The NFL is going back to Los Angeles.
Ok, we don't really know if pro football is heading back to land of movie stars and swimmin' pools. But an interesting plot development in the nearly 20-year saga to bring the NFL back to Los Angeles happened this week when St. Louis Rams owner Stan Kroenke reportedly bought a sizable chuck of land adjacent to the old Hollywood Park racetrack in Inglewood.
If you haven't realized it yet, the NFL is essentially an elaborate stadium construction business that uses professional football as an excuse to build publicly subsidized income generating temples for its cabal of owners. This is why L.A. hasn't had a team since Christmas Eve 1994, because the city wouldn't open its treasury for shrewd business persons like Al Davis and Georgia Frontiere.
In the tradition of the league's corporate heroes like Art Modell and Jim Irsay, Frontiere and her chief negotiator John Shaw hammered out a sweetheart deal with the confused city fathers who thought a football stadium would stem the tide of post-industrialization.
The Edward Jones Dome is still being paid off by St. Louis and Missouri taxpayers. The Rams kick in $500,000 a year in rent and reimbursement for game day expenses. Kroenke is also asking for more than $800,000 in tax refunds and forgiveness.
So, are the Rams moving to L.A. or not?
Hard to say. If Kroenke and the Rams are really eyeing a move (and they'd be foolish not to consider it), this could be the perfect location.
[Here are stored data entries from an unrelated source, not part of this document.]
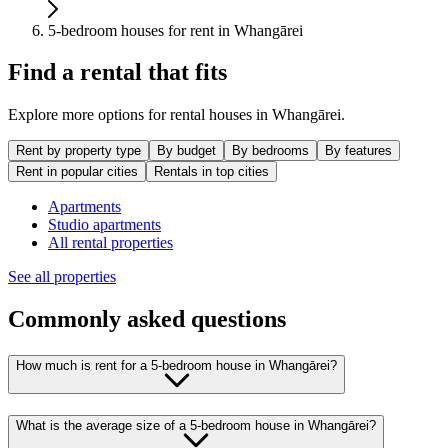
5-bedroom houses for rent in Whangārei
Find a rental that fits
Explore more options for rental houses in Whangārei.
Rent by property type
By budget
By bedrooms
By features
Rent in popular cities
Rentals in top cities
Apartments
Studio apartments
All rental properties
See all properties
Commonly asked questions
How much is rent for a 5-bedroom house in Whangārei?
What is the average size of a 5-bedroom house in Whangārei?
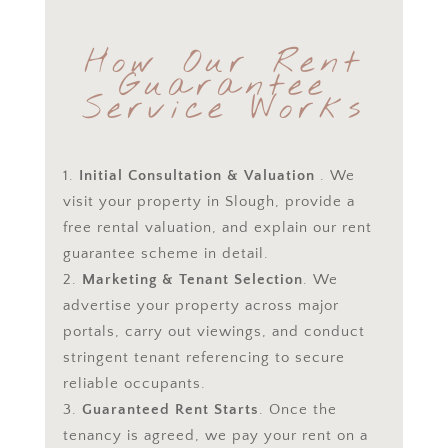
How Our Rent
Guarantee
Service Works
Initial Consultation & Valuation
. We
visit your property in Slough, provide a
free rental valuation, and explain our rent
guarantee scheme in detail.
Marketing & Tenant Selection
. We
advertise your property across major
portals, carry out viewings, and conduct
stringent tenant referencing to secure
reliable occupants.
Guaranteed Rent Starts
. Once the
tenancy is agreed, we pay your rent on a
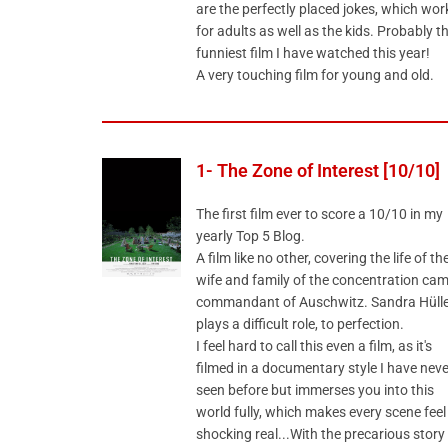
are the perfectly placed jokes, which wor
for adults as well as the kids. Probably t
funniest film I have watched this year!
A very touching film for young and old.
1- The Zone of Interest [10/10]
The first film ever to score a 10/10 in my
yearly Top 5 Blog.
A film like no other, covering the life of th
wife and family of the concentration ca
commandant of Auschwitz. Sandra Hülle
plays a difficult role, to perfection.
I feel hard to call this even a film, as it's
filmed in a documentary style I have neve
seen before but immerses you into this
world fully, which makes every scene feel
shocking real...With the precarious story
From our friends at Curbed:
If football has to come to LA, it could do a lot worse than Inglewood. With the proposed Hollywood Park Tomorrow mega-mixed-user that's slated to go up where Hollywood Park now stands, residents would live right next to the Forum and a football stadium. It's poised to become something of an LA Live South (though sadly further from light rail). A plan to put an NFL stadium in actual LA Live territory fizzled out last year when the NFL made it clear it didn't like the terms.
The Rams have an out clause in their current lease after the 2014 season. They could certainly move after that.
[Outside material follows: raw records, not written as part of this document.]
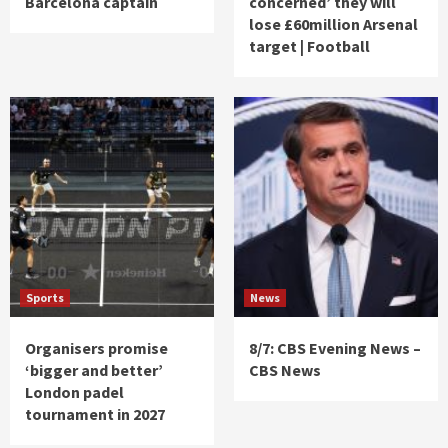
Barcelona captain
concerned’ they will
lose £60million Arsenal
target | Football
Sports
News
Organisers promise
8/7: CBS Evening News –
‘bigger and better’
CBS News
London padel
tournament in 2027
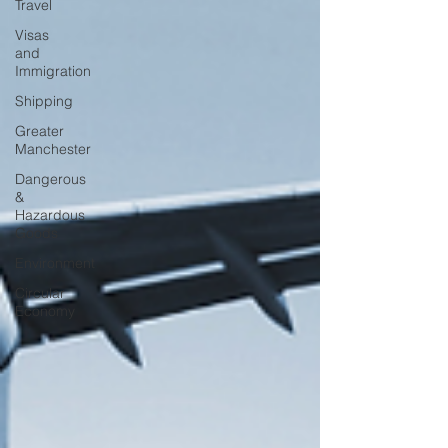
Travel
Visas
and
Immigration
Shipping
Greater
Manchester
Dangerous
&
Hazardous
Goods
Environment
Circular
Economy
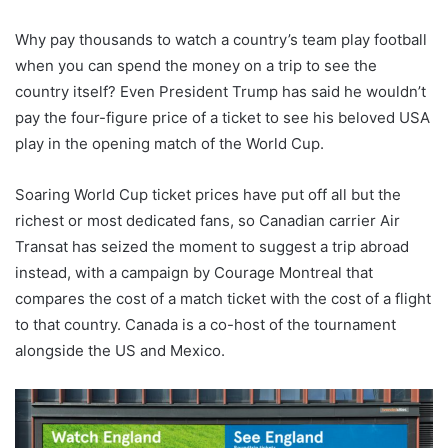
Why pay thousands to watch a country’s team play football
when you can spend the money on a trip to see the
country itself? Even President Trump has said he wouldn’t
pay the four-figure price of a ticket to see his beloved USA
play in the opening match of the World Cup.
Soaring World Cup ticket prices have put off all but the
richest or most dedicated fans, so Canadian carrier Air
Transat has seized the moment to suggest a trip abroad
instead, with a campaign by Courage Montreal that
compares the cost of a match ticket with the cost of a flight
to that country. Canada is a co-host of the tournament
alongside the US and Mexico.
On the other hand, buying a nice open plot near a pending development could be a nice way to nudge the city of St. Louis and the state of Missouri. The NFL has a strange relationship with Los Angeles, but as an empty market, the city's been a useful tool in stadium negotiations.
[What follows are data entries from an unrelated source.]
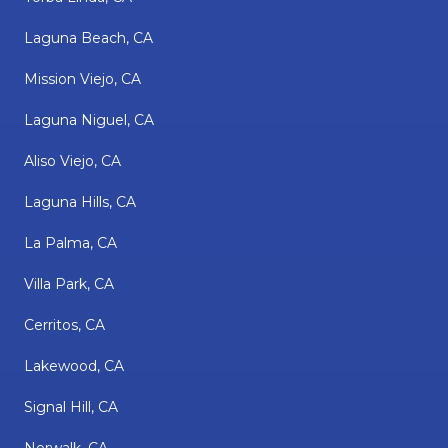
Laguna Beach, CA
Mission Viejo, CA
Laguna Niguel, CA
Aliso Viejo, CA
Laguna Hills, CA
La Palma, CA
Villa Park, CA
Cerritos, CA
Lakewood, CA
Signal Hill, CA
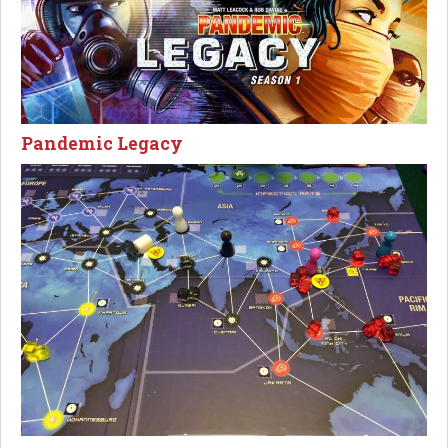
Pandemic Legacy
Building a stadium in L.A. is going to be a mostly privately funded endeavor. St. Louis is a small market, and the Rams have one of the tiniest regional footprints of any NFL team. However, a subsidized venue and the league's no-fail profit sharing system would still make it profitable to exist under the Arch. And he'd still have a few acres for building strip malls or something else in Inglewood.
Resolution is still a long way off. The important thing to remember, for now, is that Rams fans in either city can take comfort knowing that they share a common bond of being played off each other for the benefit of the owner. Bringing people together, isn't that what the NFL is really all about?